Mer, 17/09/2014 - 01:16

Mcc43. Un’ambigua inerzia (ultra) decennale.

L’infezione ISIS  origina dall’invasione americana dell’Iraq del 2003, quando  Abu Musab al Zarqawi  crea il nucleo iniziale,  al-Jamāʿat al-Tawḥīd wa al-Jihād. Passata attraverso varie denominazioni – oggi vuole essere solamente IS, Stato Islamico – è  stata allora ritenuta o raccontata come una delle tante sigle jihadiste, eventualmente utilizzabili per spostare equilibri di potere.
Nel 2006 l’organizzazione entra ufficialmente nella rete di Al Qaeda, aggiungendo la specificazione “in Iraq”.  Prontamente  Al Zarqawi viene ucciso da un bombardamento americano. Ucciso anche il successore Abu Omar al Baghdadi in uno scontro a fuoco con i soldati americani nel 2010. Subentra, e persiste fino a oggi, Abu Bakr Al Baghdadi.

Fatto curioso: Abu Bakr Al Baghdadi era ben noto agli americani che l’avevano tenuto prigioniero, dal 2004, per poi rilasciarlo nel 2009  “senza condizioni” su raccomandazione di una speciale Commissione. Come si vede, in tempo utile per assumere il comando dell’organizzazione ormai notoriamente alqaedista. All’ovvio stupore generale, le fonti americane offrono come giustificazione l’inesperienza del personale della Commissione.

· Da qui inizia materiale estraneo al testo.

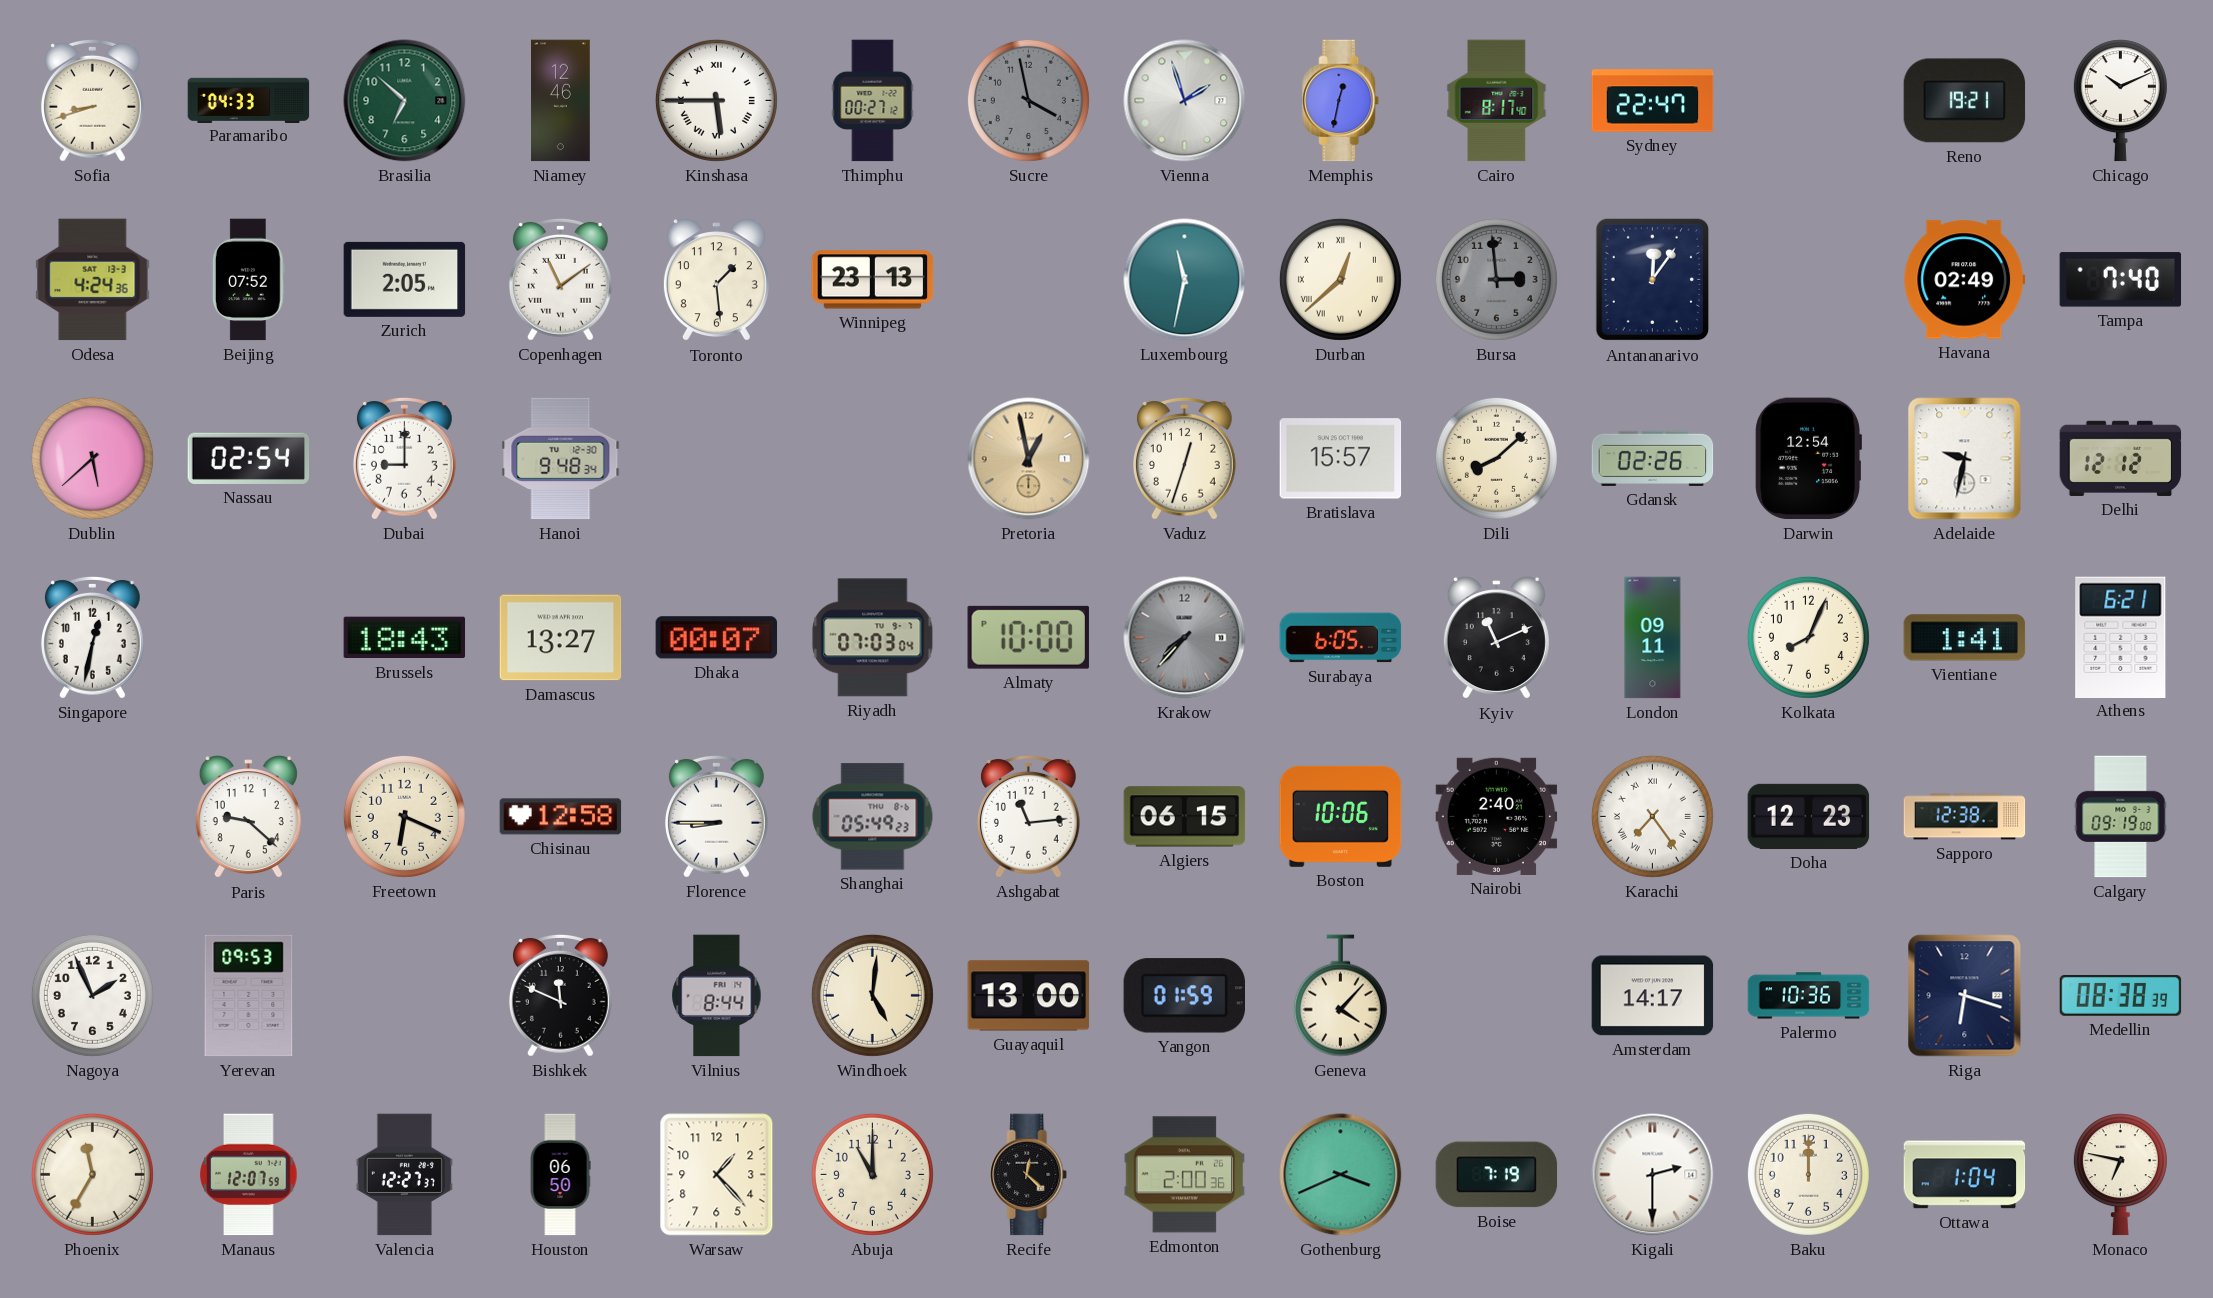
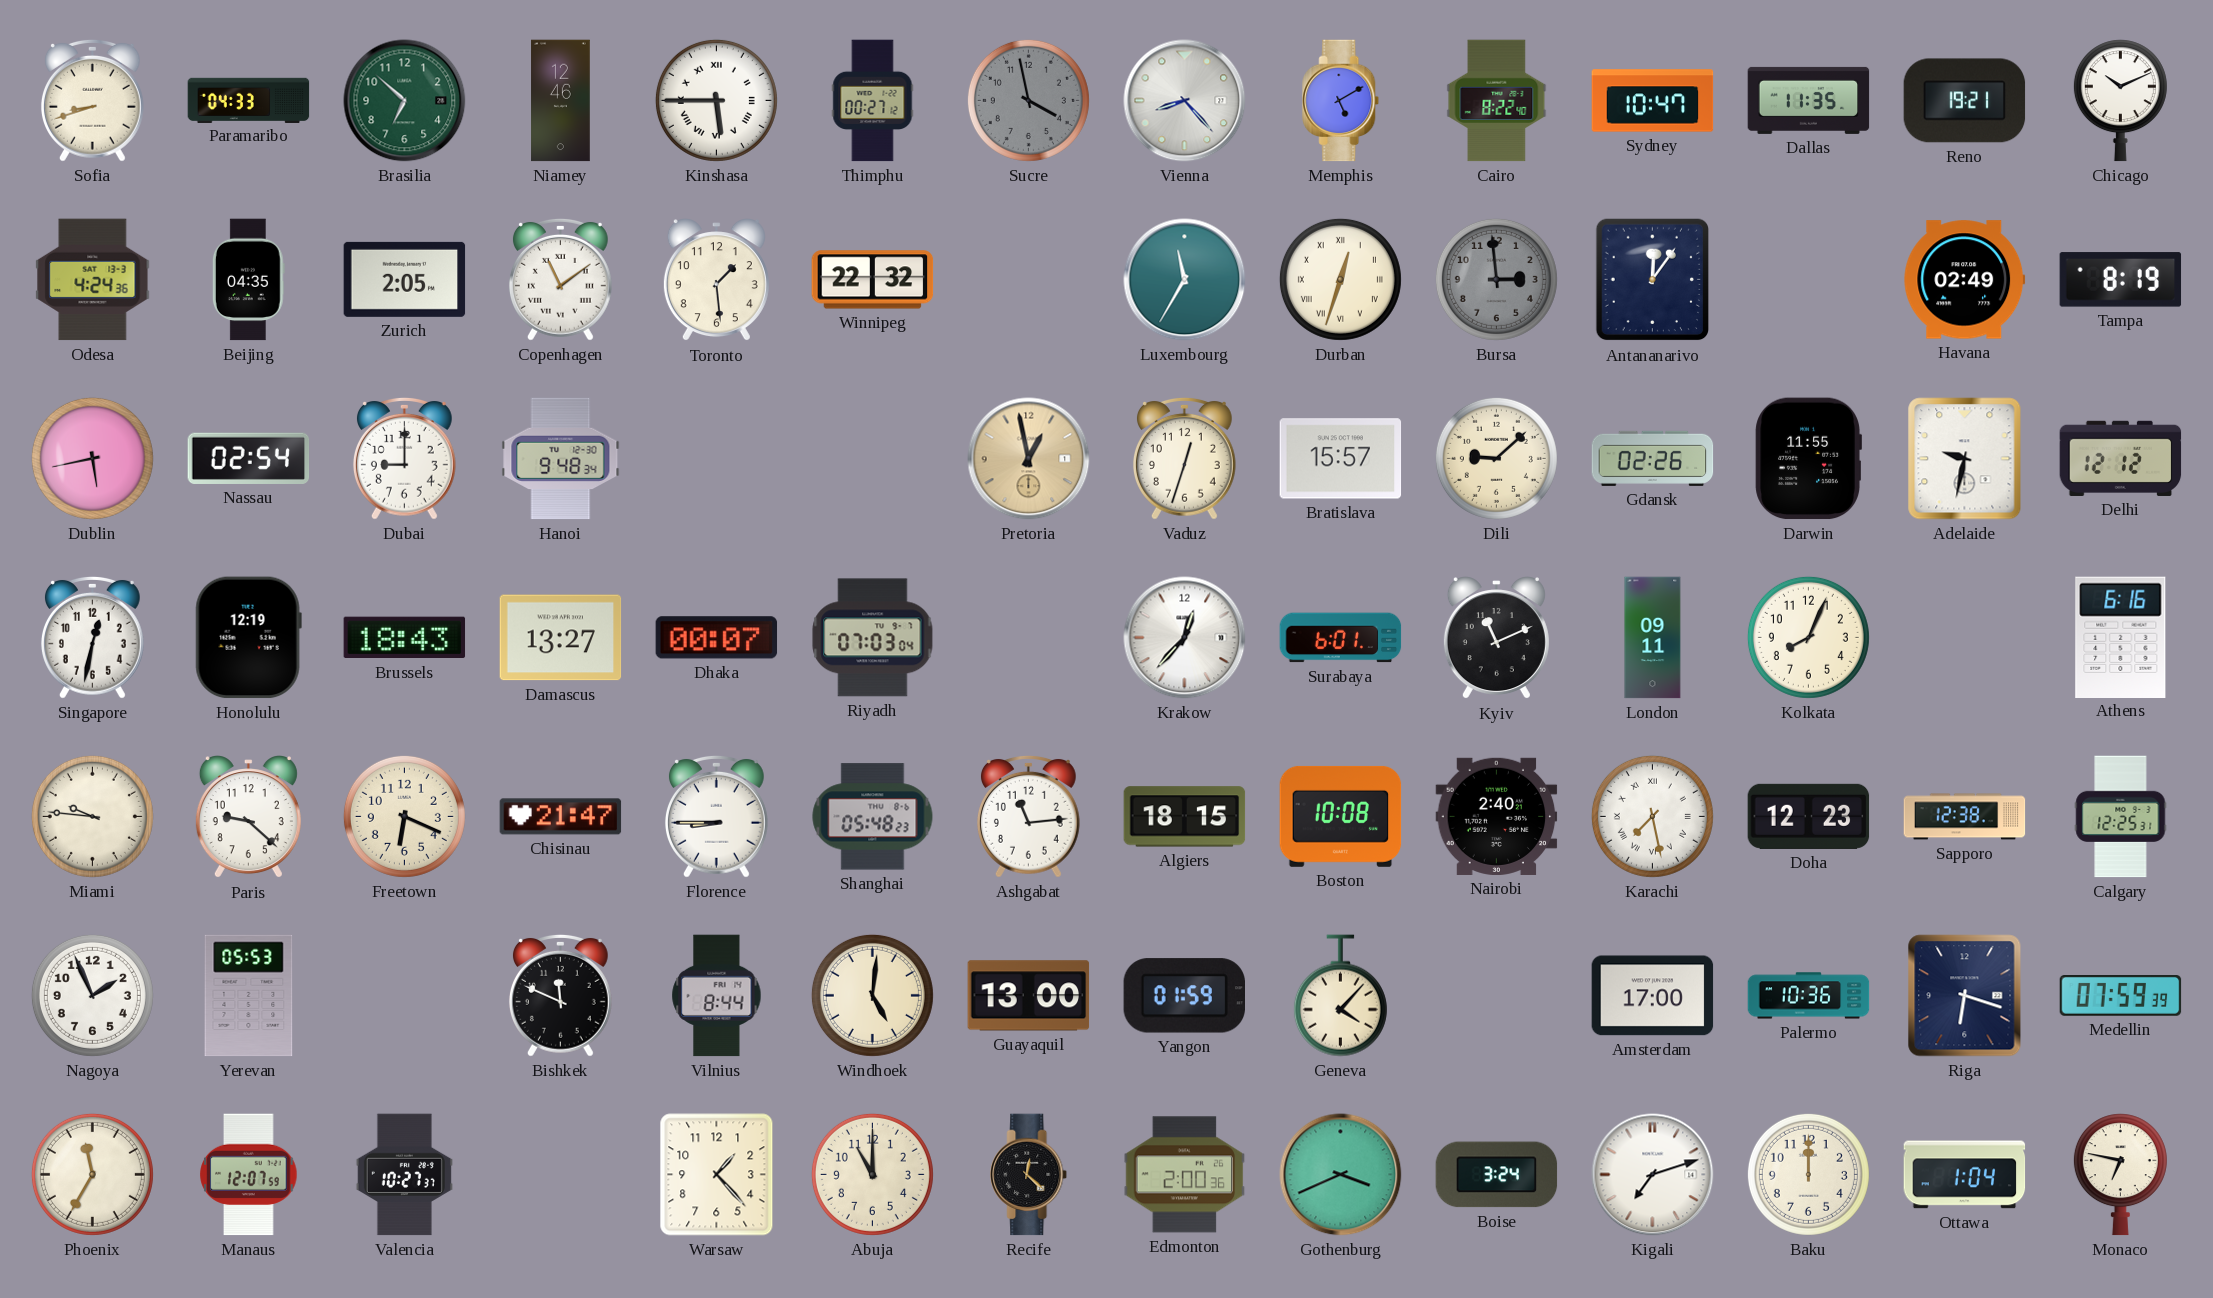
Vienna: 1:57 -> 8:23
Memphis: 12:32 -> 5:10
Cairo: 8:17 -> 8:22
Sydney: 22:47 -> 10:47
Dallas: none -> 11:35
Beijing: 07:52 -> 04:35
Winnipeg: 23:13 -> 22:32
Luxembourg: 11:32 -> 11:35
Durban: 12:38 -> 12:33
Tampa: 7:40 -> 8:19
Dublin: 5:38 -> 5:43
Dili: 8:08 -> 9:08
Darwin: 12:54 -> 11:55
Honolulu: none -> 12:19
Almaty: 10:00 -> none
Krakow: 7:37 -> 12:37
Krakow dial: grey -> white
Surabaya: 6:05 -> 6:01
Vientiane: 1:41 -> none
Athens: 6:21 -> 6:16
Miami: none -> 9:46
Chisinau: 12:58 -> 21:47
Shanghai: 05:49 -> 05:48
Algiers: 06:15 -> 18:15
Boston: 10:06 -> 10:08
Karachi: 7:24 -> 7:28
Calgary: 09:19 -> 12:25
Yerevan: 09:53 -> 05:53
Amsterdam: 14:17 -> 17:00
Medellin: 08:38 -> 07:59
Valencia: 12:27 -> 10:27
Houston: 06:50 -> none
Boise: 7:19 -> 3:24
Kigali: 2:30 -> 7:12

Indubbiamente prendere cantonate è nell’ordine delle cose possibili, tuttavia la perplessità resta ragionevole; specialmente se fossero  autentiche le immagini che ritraggono il senatore John McCain in Siria nel 2013 con un gruppo di  jihadisti, ivi compreso  Al Baghdadi.  Di più: se fosse autentica la notizia che Al Baghdadi è stato addestrato dalla Cia e dal Mossad. Accusa banalissima, ci si può soffermare perché è targata Snowden  e  finora non risulta che  lo stesso Edward Snowden ne abbia negato l’autenticità.  Dagli ambienti che si usa definire complottisti spunta la motivazione: gli Usa e Israele nel creare e/o potenziare  questa sigla jihadista avrebbero inteso attirare terroristi in un solo luogo e sotto un marchio (the hornet’s nest strategy, strategia nido di vespe) per proteggere  da infiltrazioni lo stato d’ Israele.

Al presente, Al Baghdadi si è autoproclamato Califfo, ha fondato lo Stato Islamico, IS, chiede obbedienza a un milione e duecentomila musulmani al mondo e ha organizzato sotto di sé un Consiglio i cui membri sono responsabili per specifiche zone geografiche e di attività.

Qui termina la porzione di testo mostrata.